Highlife and Prima Meat Packers meat related businesses showed strength. But as for dough in comparison to the forecast, it's positive.

But, especially in the United States, the packaged food, food board was strong since people stayed at home. But due to the cold weather, Asian fresher, banana and pineapple in the Philippines, the production was weak.

So, it's lower than the year before, but it's higher than the forecast. So, ¥2.3 billion was the result for the first half.

And we reduce the gross reduction, and we believe that we can achieve the forecast of ¥7.4 billion for the full year. Next, is General Products & Realty, there was a major negative number.

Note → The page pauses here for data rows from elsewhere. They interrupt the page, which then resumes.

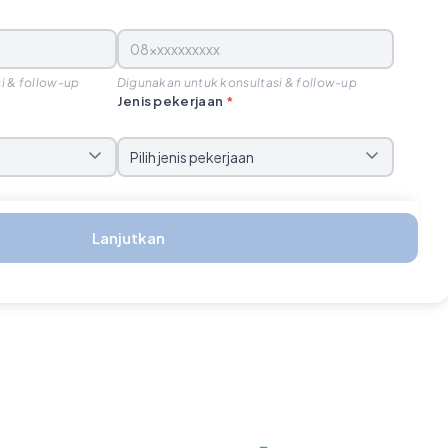
i & follow-up
Digunakan untuk konsultasi & follow-up
Jenis pekerjaan
*
Lanjutkan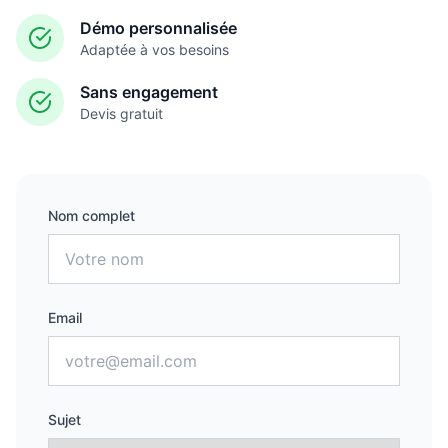
Démo personnalisée
Adaptée à vos besoins
Sans engagement
Devis gratuit
Nom complet
Email
Sujet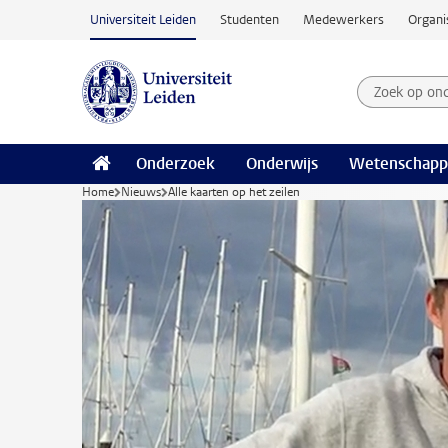
Ga naar hoofdinhoud
Universiteit Leiden
Studenten
Medewerkers
Organi
Zoek op on
Zoekterm
Onderzoek
Onderwijs
Wetenschapp
Home
Nieuws
Alle kaarten op het zeilen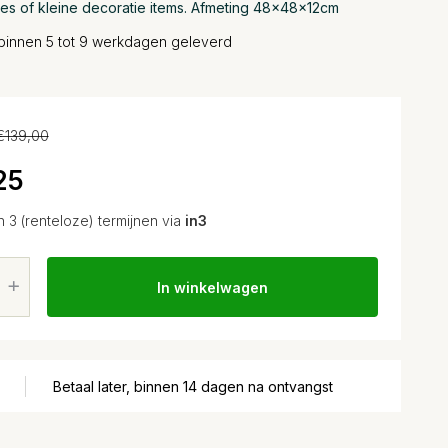
es of kleine decoratie items. Afmeting 48x48x12cm
binnen 5 tot 9 werkdagen geleverd
€139,00
25
n 3 (renteloze) termijnen via
in3
In winkelwagen
Betaal later, binnen 14 dagen na ontvangst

And you might think that this is concerning, toward the end of the year, we are likely to achieve our yearly target. Now, the ¥27.7 billion, down at ¥18.1 billion, that is the result last year.

In North America, construction material housing related business there was a partial sales of that and as you know, pulp market price declined. And despite the recent recovery or lockdowns, so retail business was affected by that.

So that led to the negative performance. The strong companies include the housing material in North America and because of the active, do it yourself activity and [indiscernible] those businesses are strong.

For the full year, you might think -- you might say that, we’ll not be able to achieve the target, but sales or gain from the sales of Japan business paper and pulp will be included here. And then the construction material and the logistical business in North America is strong.

So we are likely to achieve at a forecast of ¥60 billion. Next is ICT & Financial Business.

We are bullish in this segment. So we are positive on the full year forecast, ¥37.1 billion was the actual results, was up by ¥5.1 billion.

In Q1, there was a partial sale of the eGuarantee that was a special factor. But ICT, there's no question that this is a growing area.

CTC, CONEXIO and Bell those major group companies are showing the solid performance, based on the strong demand and also the insurance and financial business. In the retail business, we see strong performance.

As for the future, ICT will have a 5G and also digital transformation, there will be a new demand and in the ICT or ICTs their key policy for the new Japanese administration. So there'll be a lot of opportunities there.

In financial business and insurance, we see the development of the cashless payment and other payment methods. So, there is a high expectation from this segment.

So we expect that we will be able to exceed our forecast. The eight company, the FamilyMart daily business is down and there was additional impairment loss.

So this is the lower equity in earnings. But with the reversal of deferred tax liabilities, there was an increase of ¥8.7 billion and net profit of ¥30 billion was the result and we are working on the delisting of the FamilyMart and including the COVID-19, there are still concerns for this segment.

So in terms of achieving the forecast, we believe that this could be challenging. Mostly that segment includes others.

This includes CITIC and CP. So earnings in -- equity in earnings in the first half was ¥34.7 billion for CITIC and that was down by ¥6.4 billion.

There is a higher provision for that loan for CITIC, as well as the negative visuals business. Our full year forecast is ¥62 billion, and the achievement rate was 56%.

As for CP, the pork business in Vietnam was very strong, so ¥37.4 billion yen in combination CITIC and CP. The first half was about the same as the year before.

End of Q&A

And that is the conclusion of my presentation. Thank you for your attention.